■ **Work required**:
If a picture appears in the records, skip it; copy everything else exactly.

■ **Records supplied**:

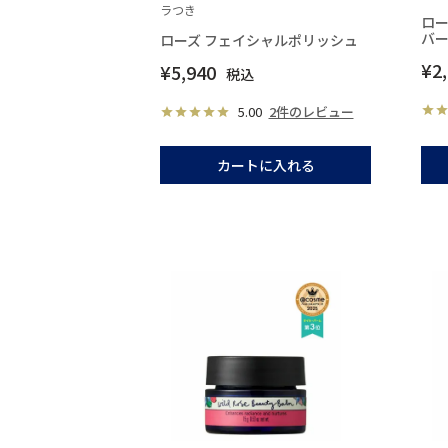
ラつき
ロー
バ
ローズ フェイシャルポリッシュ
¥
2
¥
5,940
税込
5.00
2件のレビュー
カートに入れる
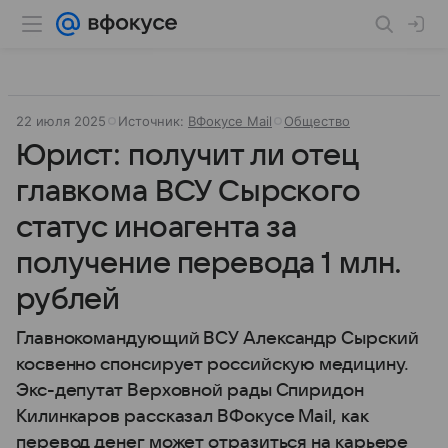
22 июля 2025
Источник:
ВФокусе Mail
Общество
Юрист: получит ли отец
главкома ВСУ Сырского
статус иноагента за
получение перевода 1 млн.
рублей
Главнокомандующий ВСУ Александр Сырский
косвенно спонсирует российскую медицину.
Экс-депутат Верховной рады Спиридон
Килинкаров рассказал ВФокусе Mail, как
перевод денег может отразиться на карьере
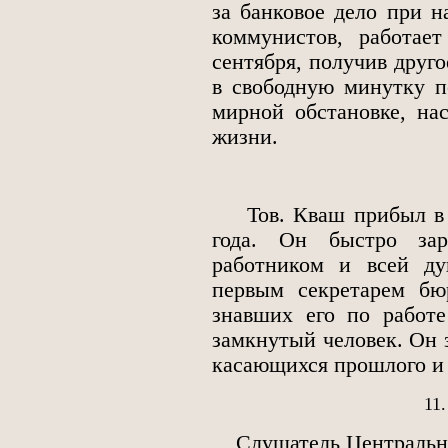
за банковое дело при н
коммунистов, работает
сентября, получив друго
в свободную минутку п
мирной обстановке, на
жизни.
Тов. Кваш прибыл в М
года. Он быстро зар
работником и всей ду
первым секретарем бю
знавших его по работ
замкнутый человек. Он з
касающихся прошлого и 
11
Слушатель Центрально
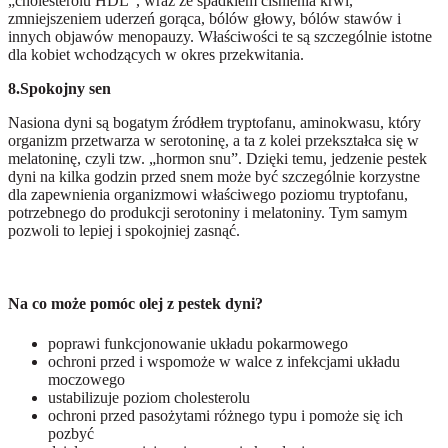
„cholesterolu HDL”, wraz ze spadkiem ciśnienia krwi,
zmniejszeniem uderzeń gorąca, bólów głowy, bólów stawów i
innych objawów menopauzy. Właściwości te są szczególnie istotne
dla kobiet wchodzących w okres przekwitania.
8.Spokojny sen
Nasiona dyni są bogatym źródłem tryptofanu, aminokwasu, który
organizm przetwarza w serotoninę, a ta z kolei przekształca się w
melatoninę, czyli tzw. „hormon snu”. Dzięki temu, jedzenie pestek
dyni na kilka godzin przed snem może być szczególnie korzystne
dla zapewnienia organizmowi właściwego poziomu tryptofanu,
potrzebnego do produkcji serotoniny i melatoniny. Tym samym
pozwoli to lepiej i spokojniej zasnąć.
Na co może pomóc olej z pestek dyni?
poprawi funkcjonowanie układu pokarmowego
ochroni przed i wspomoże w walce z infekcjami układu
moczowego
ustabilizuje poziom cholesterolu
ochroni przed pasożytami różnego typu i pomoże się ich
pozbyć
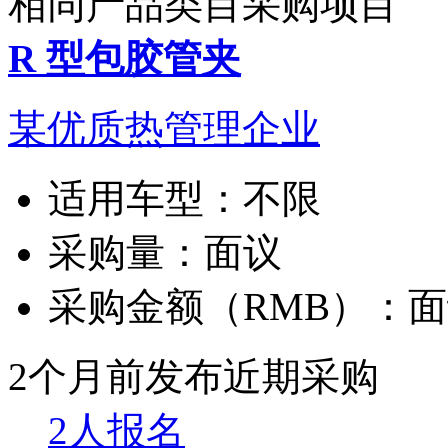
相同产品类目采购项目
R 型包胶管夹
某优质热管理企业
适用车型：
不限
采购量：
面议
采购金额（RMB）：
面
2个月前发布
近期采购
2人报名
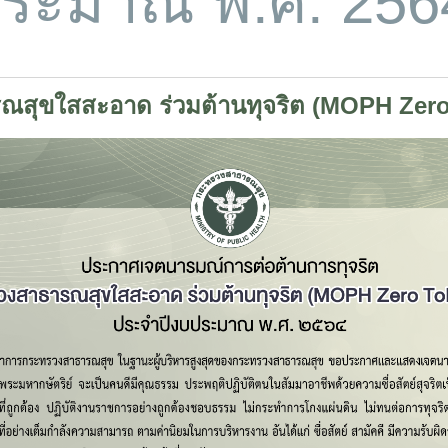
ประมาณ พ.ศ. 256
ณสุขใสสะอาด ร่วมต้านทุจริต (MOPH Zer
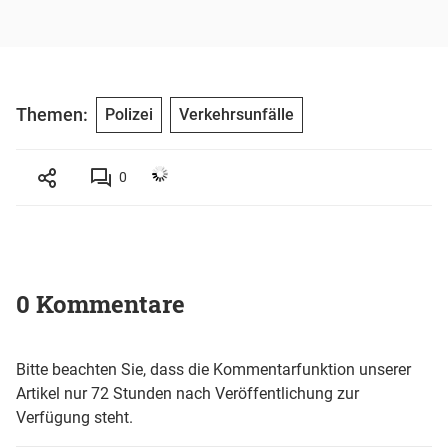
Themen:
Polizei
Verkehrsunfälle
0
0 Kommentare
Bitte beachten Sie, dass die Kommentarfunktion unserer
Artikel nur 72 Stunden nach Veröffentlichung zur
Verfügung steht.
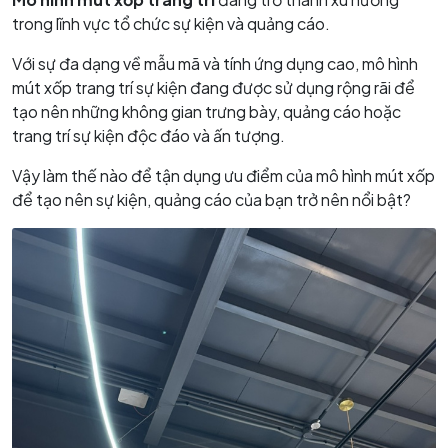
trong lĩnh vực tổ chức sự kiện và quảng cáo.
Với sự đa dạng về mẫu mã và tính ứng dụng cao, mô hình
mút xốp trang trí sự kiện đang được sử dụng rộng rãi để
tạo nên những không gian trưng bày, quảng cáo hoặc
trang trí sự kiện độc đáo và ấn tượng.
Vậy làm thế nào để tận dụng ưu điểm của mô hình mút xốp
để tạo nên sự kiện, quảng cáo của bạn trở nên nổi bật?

■ **Your response**:
ラつき
ロー
バ
ローズ フェイシャルポリッシュ
¥
2
¥
5,940
税込
5.00
2件のレビュー
カートに入れる
22 июля 2025
Источник:
ВФокусе Mail
Общество
Юрист: получит ли отец
главкома ВСУ Сырского
статус иноагента за
получение перевода 1 млн.
рублей
Главнокомандующий ВСУ Александр Сырский
косвенно спонсирует российскую медицину.
Экс-депутат Верховной рады Спиридон
Килинкаров рассказал ВФокусе Mail, как
перевод денег может отразиться на карьере
за банковое дело при н
коммунистов, работает
сентября, получив друго
в свободную минутку п
мирной обстановке, на
жизни.
Тов. Кваш прибыл в М
года. Он быстро зар
работником и всей ду
первым секретарем бю
знавших его по работ
замкнутый человек. Он з
касающихся прошлого и 
11
Слушатель Центрально
„cholesterolu HDL”, wraz ze spadkiem ciśnienia krwi,
zmniejszeniem uderzeń gorąca, bólów głowy, bólów stawów i
innych objawów menopauzy. Właściwości te są szczególnie istotne
dla kobiet wchodzących w okres przekwitania.
8.Spokojny sen
Nasiona dyni są bogatym źródłem tryptofanu, aminokwasu, który
organizm przetwarza w serotoninę, a ta z kolei przekształca się w
melatoninę, czyli tzw. „hormon snu”. Dzięki temu, jedzenie pestek
dyni na kilka godzin przed snem może być szczególnie korzystne
dla zapewnienia organizmowi właściwego poziomu tryptofanu,
potrzebnego do produkcji serotoniny i melatoniny. Tym samym
pozwoli to lepiej i spokojniej zasnąć.
Na co może pomóc olej z pestek dyni?
poprawi funkcjonowanie układu pokarmowego
ochroni przed i wspomoże w walce z infekcjami układu
moczowego
ustabilizuje poziom cholesterolu
ochroni przed pasożytami różnego typu i pomoże się ich
pozbyć
相同产品类目采购项目
R 型包胶管夹
某优质热管理企业
适用车型：
不限
采购量：
面议
采购金额（RMB）：
面
2个月前发布
近期采购
2人报名
ประมาณ พ.ศ. 256
ณสุขใสสะอาด ร่วมต้านทุจริต (MOPH Zer
Themen:
Polizei
Verkehrsunfälle
0
0 Kommentare
Bitte beachten Sie, dass die Kommentarfunktion unserer
Artikel nur 72 Stunden nach Veröffentlichung zur
Verfügung steht.
trong lĩnh vực tổ chức sự kiện và quảng cáo.
Với sự đa dạng về mẫu mã và tính ứng dụng cao, mô hình
mút xốp trang trí sự kiện đang được sử dụng rộng rãi để
tạo nên những không gian trưng bày, quảng cáo hoặc
trang trí sự kiện độc đáo và ấn tượng.
Vậy làm thế nào để tận dụng ưu điểm của mô hình mút xốp
để tạo nên sự kiện, quảng cáo của bạn trở nên nổi bật?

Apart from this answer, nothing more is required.